Exploration Place brings ‘Wild Weather’ to Wichita with its newest traveling exhibit

Tornadoes. Blizzards. Thunderstorms. Heat waves.

Kansas is no stranger to violent weather, which is why showcasing an exhibit on extreme weather seemed to be a natural for Exploration Place.

“We’re in Tornado Alley. Right there – boom, wild weather,” said Christina Bluml, director of marketing for Exploration Place.

The national traveling exhibit Wild Weather opens Saturday and runs through the first Sunday in January.

“Many Kansans are fascinated with weather,” Bluml said. “You can’t not be when you’re from here.”

Weather is “so fascinating and so varied,” she said. “This is just the perfect thing” for the museum to highlight.

Visitors won’t just learn more about how wild weather happens, they’ll be able to get a taste of what it’s like to:

Fly through a hurricane

Swirl along a tornado’s path

Witness a raging winter storm

Map a deluge of lightning strikes during a thunderstorm

Forecast a potential tornado outbreak

“We have lots of interactive exhibits showing the science behind severe weather,” Bluml said.

Visitors will even have the opportunity to try their skills at forecasting a tornado and learn more about how different kinds of severe weather develop.

“It’s a great exhibit to learn the fine details” about different kinds of violent weather, she said.

The exhibit will include footage of significant tornadoes, but local meteorologists and photographers from around Kansas will also show images and videos of violent weather.
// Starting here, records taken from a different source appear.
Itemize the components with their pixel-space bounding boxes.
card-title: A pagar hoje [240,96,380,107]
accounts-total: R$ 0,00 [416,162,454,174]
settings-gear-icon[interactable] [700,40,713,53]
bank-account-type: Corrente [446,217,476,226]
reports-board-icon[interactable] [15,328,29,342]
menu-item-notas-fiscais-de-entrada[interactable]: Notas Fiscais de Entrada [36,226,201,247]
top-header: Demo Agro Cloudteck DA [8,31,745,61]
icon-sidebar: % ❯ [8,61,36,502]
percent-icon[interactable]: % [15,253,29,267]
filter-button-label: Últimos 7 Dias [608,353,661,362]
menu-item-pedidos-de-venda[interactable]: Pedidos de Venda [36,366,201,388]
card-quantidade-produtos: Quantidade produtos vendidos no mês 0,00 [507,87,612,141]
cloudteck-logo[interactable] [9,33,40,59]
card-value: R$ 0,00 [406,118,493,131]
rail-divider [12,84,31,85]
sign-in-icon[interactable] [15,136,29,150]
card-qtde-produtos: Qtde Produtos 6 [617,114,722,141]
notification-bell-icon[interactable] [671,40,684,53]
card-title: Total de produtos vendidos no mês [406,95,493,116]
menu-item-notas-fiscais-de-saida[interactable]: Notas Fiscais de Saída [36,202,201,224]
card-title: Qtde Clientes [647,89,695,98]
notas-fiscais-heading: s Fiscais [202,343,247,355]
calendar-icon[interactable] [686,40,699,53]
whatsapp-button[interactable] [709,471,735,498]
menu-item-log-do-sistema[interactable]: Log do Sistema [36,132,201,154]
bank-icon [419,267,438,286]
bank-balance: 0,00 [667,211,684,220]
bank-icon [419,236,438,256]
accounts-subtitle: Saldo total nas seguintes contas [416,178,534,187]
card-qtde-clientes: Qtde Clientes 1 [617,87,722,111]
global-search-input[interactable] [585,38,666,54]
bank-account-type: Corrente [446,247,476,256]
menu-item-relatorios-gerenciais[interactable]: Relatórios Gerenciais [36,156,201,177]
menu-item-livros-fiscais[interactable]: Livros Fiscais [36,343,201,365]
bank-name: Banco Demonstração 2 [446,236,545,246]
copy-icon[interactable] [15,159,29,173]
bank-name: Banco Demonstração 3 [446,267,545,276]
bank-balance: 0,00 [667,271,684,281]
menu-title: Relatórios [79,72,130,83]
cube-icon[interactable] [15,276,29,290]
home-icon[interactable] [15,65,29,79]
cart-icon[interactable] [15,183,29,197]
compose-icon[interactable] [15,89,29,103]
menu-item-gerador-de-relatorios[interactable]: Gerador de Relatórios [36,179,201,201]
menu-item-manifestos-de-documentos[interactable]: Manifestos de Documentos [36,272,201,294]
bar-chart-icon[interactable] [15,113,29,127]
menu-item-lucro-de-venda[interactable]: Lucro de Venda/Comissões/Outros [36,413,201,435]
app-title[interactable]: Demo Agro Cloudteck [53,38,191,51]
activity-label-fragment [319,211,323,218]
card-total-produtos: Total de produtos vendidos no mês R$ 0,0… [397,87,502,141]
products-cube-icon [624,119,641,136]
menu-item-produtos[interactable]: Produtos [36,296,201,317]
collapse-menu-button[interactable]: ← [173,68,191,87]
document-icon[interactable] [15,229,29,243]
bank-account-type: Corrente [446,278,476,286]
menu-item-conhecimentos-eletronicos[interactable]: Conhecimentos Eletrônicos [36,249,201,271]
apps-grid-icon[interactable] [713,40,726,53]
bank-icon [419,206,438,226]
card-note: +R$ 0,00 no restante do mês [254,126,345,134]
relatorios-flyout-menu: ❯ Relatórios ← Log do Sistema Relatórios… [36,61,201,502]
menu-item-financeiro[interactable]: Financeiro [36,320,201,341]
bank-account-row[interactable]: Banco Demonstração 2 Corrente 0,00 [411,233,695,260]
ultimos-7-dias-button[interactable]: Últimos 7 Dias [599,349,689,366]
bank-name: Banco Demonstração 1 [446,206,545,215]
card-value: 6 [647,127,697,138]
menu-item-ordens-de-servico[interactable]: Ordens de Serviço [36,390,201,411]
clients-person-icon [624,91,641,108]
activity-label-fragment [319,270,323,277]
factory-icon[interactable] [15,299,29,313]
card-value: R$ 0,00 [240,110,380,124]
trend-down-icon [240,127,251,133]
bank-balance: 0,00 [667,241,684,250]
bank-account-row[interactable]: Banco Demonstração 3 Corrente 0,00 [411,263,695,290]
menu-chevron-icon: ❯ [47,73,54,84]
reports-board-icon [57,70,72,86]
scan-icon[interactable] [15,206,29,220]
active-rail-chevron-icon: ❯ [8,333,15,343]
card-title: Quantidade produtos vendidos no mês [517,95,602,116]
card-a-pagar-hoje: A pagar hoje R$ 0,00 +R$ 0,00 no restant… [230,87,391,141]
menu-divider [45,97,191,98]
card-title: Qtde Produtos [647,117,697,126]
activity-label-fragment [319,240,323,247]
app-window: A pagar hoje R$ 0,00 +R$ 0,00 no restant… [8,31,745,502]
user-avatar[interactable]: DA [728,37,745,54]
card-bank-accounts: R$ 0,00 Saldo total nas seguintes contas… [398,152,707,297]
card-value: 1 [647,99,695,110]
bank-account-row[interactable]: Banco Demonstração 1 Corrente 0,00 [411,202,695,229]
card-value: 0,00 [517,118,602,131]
The exhibit will feature severe weather images shot by renowned storm chaser and severe weather photographer Jim Reed, a former resident of Wichita, and – weather permitting, naturally – an appearance at a special event for donors by Reed Timmer, who has become a celebrity chasing storms and now chronicles violent weather for The Weather Channel.
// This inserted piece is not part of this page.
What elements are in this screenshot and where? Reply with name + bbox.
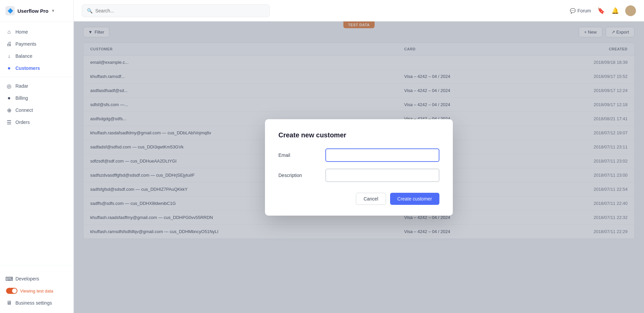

“Kansas has played such an invaluable role in my 30-year weather photography career,” Reed said in an electronic response to questions. “It all started for me here in Wichita and I will always be grateful.”

Between 11 a.m. and 3 p.m. opening day, visitors can interact with members of groups such as the American Red Cross, the Cowley Storm Chasers, K-9 Search and Rescue of Kansas, LifeSave Transport and the National Weather Service. George Lawson, who has tracked severe weather for KFDI for decades, also will be on hand.

Wichita Eagle photographer Travis Heying and television meteorologists Lisa Teachman, Frank Waugh and Mark Larson are among those scheduled to make live presentations during the exhibit’s run, providing local flavor for the exhibit.

Also set to make an appearance is Mike Umscheid, the National Weather Service meteorologist who issued one of the nation’s first “tornado emergency” warnings shortly before Greensburg was wiped away by a massive tornado on May 4, 2007, and is an accomplished storm chaser in his own right.

Umscheid is set to appear at 1:30 p.m Oct. 23 during a Senior Wednesday event in Exploration Place’s Kemper Creative Learning Studio. Admission to that event, designed for those 55 and older, is $4.

Wild Weather

When: Traveling exhibit Saturday through Jan. 5.

Where: Exploration Place, 300 N. McLean Blvd.

Hours: 10 a.m.-5 p.m. Tuesdays-Saturdays; noon-5 p.m. Sundays.

Admission: Ages 12-64, $10.50; seniors ages 65 and older, $9; youth, ages 3-11, $7. Admission is free for members and children 2 and younger.